The prediction model discriminated patients who developed ACLF from those who did not using the C index of 0.857 in the derivation cohort [95% confidence interval (CI): 0.800-0.913] and 0.889 in the validation cohort (95%CI: 0.820-0.957). Model calibration was also good in both groups, as demonstrated by the Hosmer-Lemeshow test (χ2 = 4.516, P = 0.808, and χ2 = 1.959, P = 0.923, respectively). Moreover, we used the area under the ROC curve to compare the predictive value of this score model with MELD and CTP scores. As shown in Figure 4A, the C index was 0.857 for our score model in the derivation cohort, 0.601 for MELD, and 0.593 for CTP. In the validation cohort, the C index was 0.889 for our score model, 0.632 for MELD, and 0.646 for CTP (Figure 4B). This indicates that this score model was superior to MELD or CTP score in estimating the risk of ACLF.
There is increasing interest in predicting the probability of adverse events for various medical purposes. Accurately predicting the probability of adverse events allows for effective patient risk stratification, thus permitting more appropriate medical care. It is well established that SAE of CHB may lead to liver failure with potential severe and even lethal consequences[6,7]. An estimated 40%-50% of hepatitis B e-antigen-positive patients can undergo the immune clearance phase and partly develop SAE[14]. A three-month mortality has been reported in > 50% of cases of HBV-ACLF without liver transplantation[15,16]. The majority of the research on SAE or ACLF focuses on the clinical outcomes; epidemiologic data regarding the progression of SAE to ACLF, for use in predicting the ACLF risk, are poorly documented.
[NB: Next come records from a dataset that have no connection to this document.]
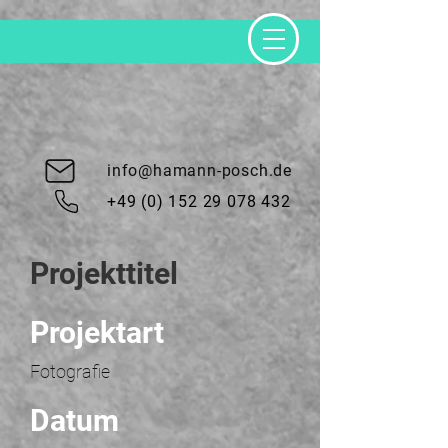
info@hamann-posch.de
+49 (0) 152 29 078 432
Projekttitel
Projektart
Fotografie
Datum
This study is believed to be the first to focus on the occurrence and prediction of ACLF. Our data showed that 13.6% (52/382) of SAE patients progressed to ACLF and that 28.8% (15/52) of those died of ACLF-related causes within 56 d. In patients hospitalized for SAE receiving early intervention, the ACLF mortality rate in the present study decreased by > 14.5% compared to the ACLF mortality rate (43.3%) in our previous study[17]. Univariate and multivariate analyses identified the following four early warning and monitoring indicators: age ≥ 40 years, TBil ≥ 171 μmol/L (10 × ULN), PTA 40%-60%, and HBV DNA > 107 copies/mL. We developed a risk score prediction model after ascribing different weights to each factor. Using these routinely available clinical data, the model facilitated identification of patients (total score ≥ 4) at high risk for ACLF and ACLF-related death early in the course of SAE.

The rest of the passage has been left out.